92nd American Meteorological Society Annual Meeting (January 22-26, 2012)

Monday, 23 January 2012: 11:45 AM
Lessons From Deploying the USHCN Pairwise Homogenization Algorithm in Python
Room 346/347 (New Orleans Convention Center )
Daniel Alexander Rothenberg, MIT, Cambridge, MA; and N. Barnes

Much of the software used for research in the atmospheric sciences - from analysis software and simple numerical algorithms to highly complex codes such as general circulation models - is freely available and open for public consumption. While the publication of these codes is meant to increase transparency, openness, and reproducibility of research in our field, ironically, they are often met with scrutiny and characterized as incomprehensible black boxes. An example of software suffering this fate is the pairwise homogeneity adjustment routine used to detect and adjust undocumented inhomogeneities in the US Historical Climatology Network. While the code behind this routine is freely available, is shipped with documentation and a ready-to-go test case based on synthetic data, and is described in detail in the peer-reviewed literature, the homogenization process is still a source of consternation among those critical of the observed surface temperature record.
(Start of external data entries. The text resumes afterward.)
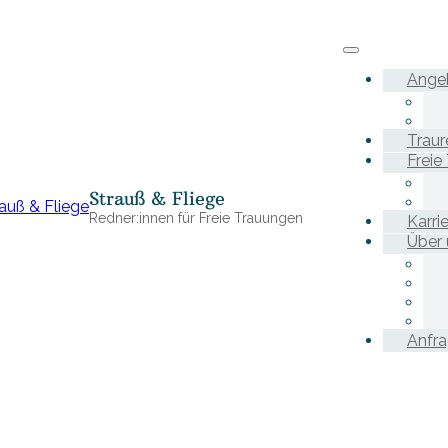
Ange
Traur
Freie
Strauß & Fliege
Redner:innen für Freie Trauungen
Karri
Über 
Anfr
A potential way to reduce this consternation is to independently deploy the algorithm as a new piece of software. By rigorously documenting the development of the new code, adhering to a set of software engineering principles, and regularly subjecting working code to peer review, a finished product which produces results similar to the original code should increase confidence and trust in the method. Using a modern, widely-adopted language (such as Python) and well-documented libraries can also help de-mystify the code, leading to more transparency.

I performed this development process on the aforementioned pairwise homogenization code and implemented the core algorithm in pure Python. In this talk, I will detail considerations that went into this development, both numerical (precision and adjustments to methods necessary when switching from Fortran to Python) and computational (improving performance through better design philosophy, the multiprocessing library, and potential use for NumPy). I will also detail how the independent development process helped identify bugs and glitches in the original code which had previously been overlooked, and the practicality and potential benefits of porting complex legacy codes - like the homogenization routine - to a modern codebase.

Supplementary URL: http://code.google.com/p/ccf-homogenization/